Task instructions
Report the number of lines below in which the word "Washer" occurs. Nothing else is needed.

Data for processing
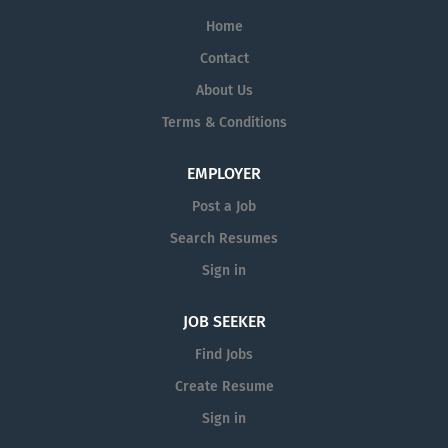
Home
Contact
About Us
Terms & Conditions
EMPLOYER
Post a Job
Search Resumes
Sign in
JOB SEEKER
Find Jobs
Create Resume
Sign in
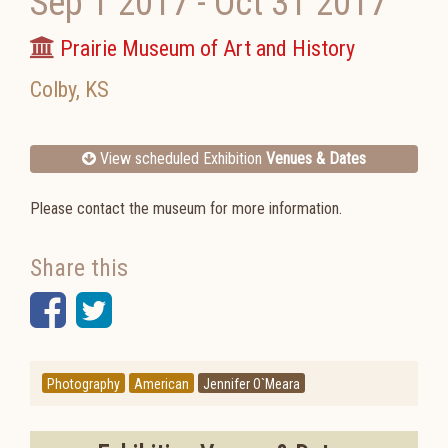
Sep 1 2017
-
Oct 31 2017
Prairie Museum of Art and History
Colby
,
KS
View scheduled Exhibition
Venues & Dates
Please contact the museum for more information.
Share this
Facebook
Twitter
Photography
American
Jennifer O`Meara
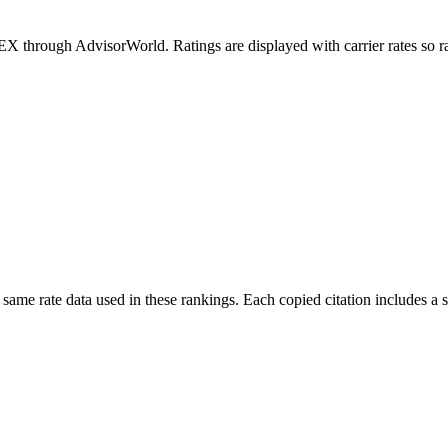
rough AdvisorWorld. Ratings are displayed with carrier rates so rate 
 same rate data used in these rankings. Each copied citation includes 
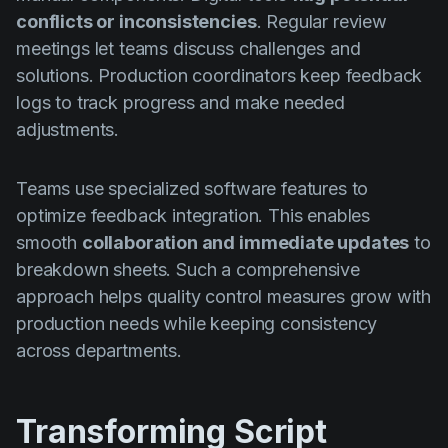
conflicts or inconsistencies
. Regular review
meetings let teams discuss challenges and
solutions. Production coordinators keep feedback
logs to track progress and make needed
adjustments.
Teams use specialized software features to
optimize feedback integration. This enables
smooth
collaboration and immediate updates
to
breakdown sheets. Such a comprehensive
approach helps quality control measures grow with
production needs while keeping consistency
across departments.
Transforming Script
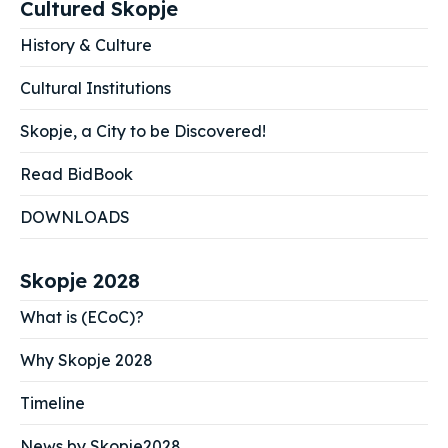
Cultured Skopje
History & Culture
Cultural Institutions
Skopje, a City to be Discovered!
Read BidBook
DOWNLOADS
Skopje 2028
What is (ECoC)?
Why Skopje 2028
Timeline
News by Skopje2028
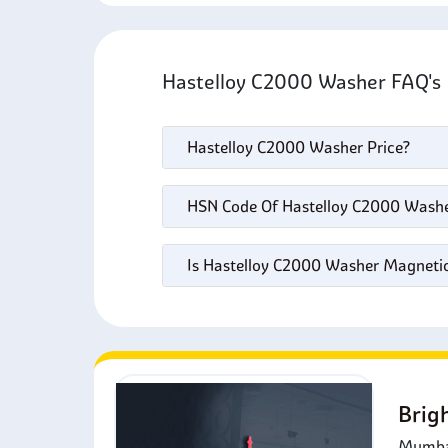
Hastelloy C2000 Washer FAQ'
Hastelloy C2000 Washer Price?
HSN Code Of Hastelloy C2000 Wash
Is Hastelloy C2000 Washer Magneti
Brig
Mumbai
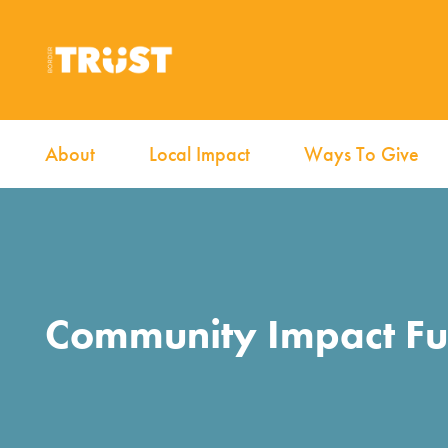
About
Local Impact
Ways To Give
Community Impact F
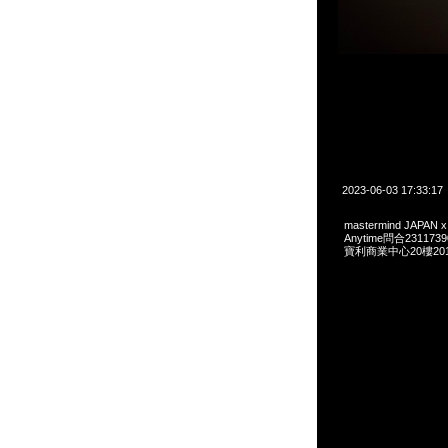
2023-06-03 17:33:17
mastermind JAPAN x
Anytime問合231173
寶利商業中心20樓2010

---

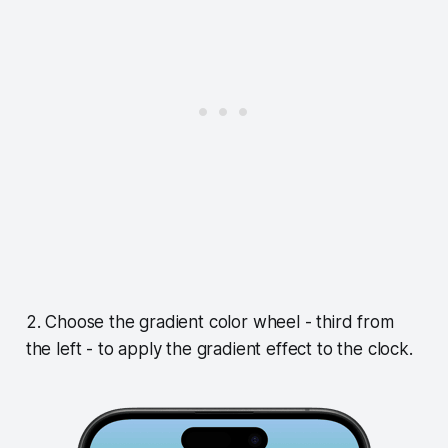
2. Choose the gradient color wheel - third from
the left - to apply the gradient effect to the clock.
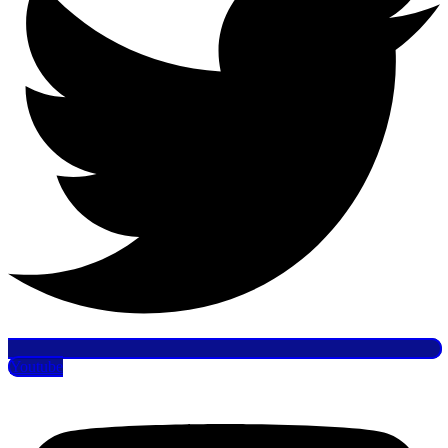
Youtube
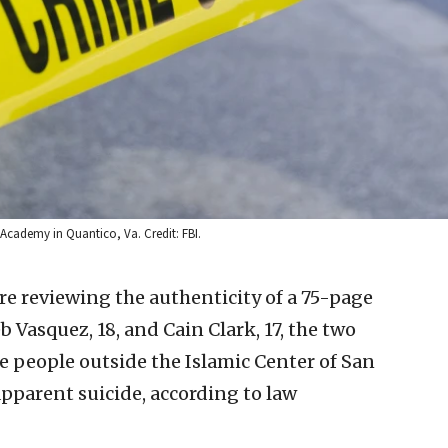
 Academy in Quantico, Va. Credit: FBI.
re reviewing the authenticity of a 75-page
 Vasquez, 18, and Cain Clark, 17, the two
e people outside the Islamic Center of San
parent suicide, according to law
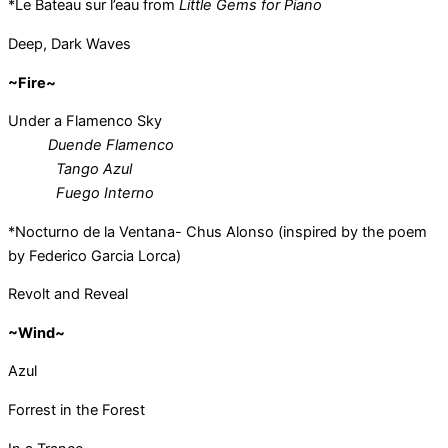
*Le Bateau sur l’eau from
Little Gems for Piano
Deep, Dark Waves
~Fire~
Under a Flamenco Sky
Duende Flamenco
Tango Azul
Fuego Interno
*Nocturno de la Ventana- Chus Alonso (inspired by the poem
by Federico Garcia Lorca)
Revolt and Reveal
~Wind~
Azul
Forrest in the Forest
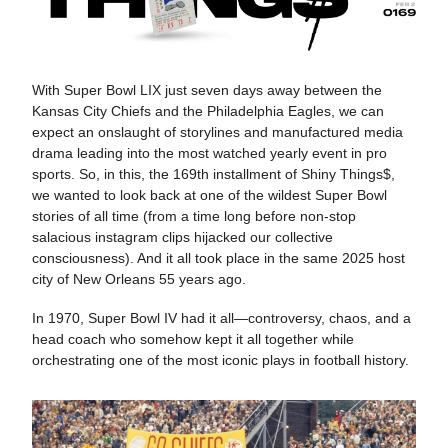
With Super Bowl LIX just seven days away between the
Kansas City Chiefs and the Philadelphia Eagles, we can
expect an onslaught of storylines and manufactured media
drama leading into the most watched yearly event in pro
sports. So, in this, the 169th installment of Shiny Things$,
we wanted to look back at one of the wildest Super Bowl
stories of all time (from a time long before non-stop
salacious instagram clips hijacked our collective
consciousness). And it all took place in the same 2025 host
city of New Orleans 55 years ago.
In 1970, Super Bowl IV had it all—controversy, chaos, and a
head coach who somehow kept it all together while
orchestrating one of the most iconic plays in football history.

---

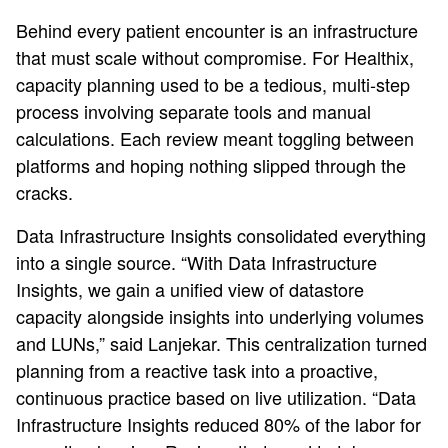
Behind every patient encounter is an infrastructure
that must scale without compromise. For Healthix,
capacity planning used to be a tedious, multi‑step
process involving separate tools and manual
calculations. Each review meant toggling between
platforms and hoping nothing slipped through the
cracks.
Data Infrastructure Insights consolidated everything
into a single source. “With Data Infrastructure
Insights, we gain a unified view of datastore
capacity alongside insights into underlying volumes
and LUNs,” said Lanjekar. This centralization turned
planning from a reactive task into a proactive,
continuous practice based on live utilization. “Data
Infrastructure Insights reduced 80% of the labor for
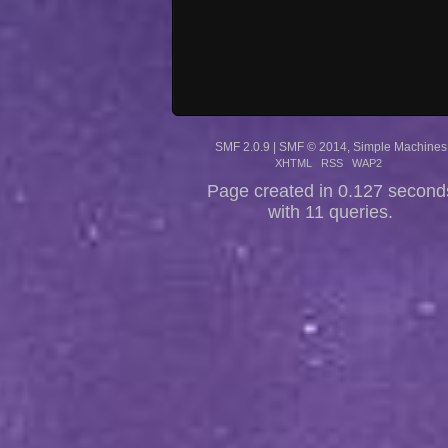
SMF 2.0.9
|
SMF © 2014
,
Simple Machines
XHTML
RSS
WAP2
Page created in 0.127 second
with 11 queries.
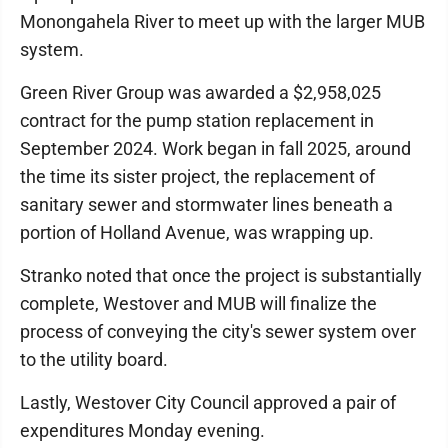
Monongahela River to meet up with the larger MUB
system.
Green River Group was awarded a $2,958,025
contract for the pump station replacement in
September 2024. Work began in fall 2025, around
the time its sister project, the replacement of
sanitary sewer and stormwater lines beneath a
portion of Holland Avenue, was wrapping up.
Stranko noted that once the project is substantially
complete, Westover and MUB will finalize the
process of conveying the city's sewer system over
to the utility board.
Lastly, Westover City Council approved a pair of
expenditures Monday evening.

Exercise answer
3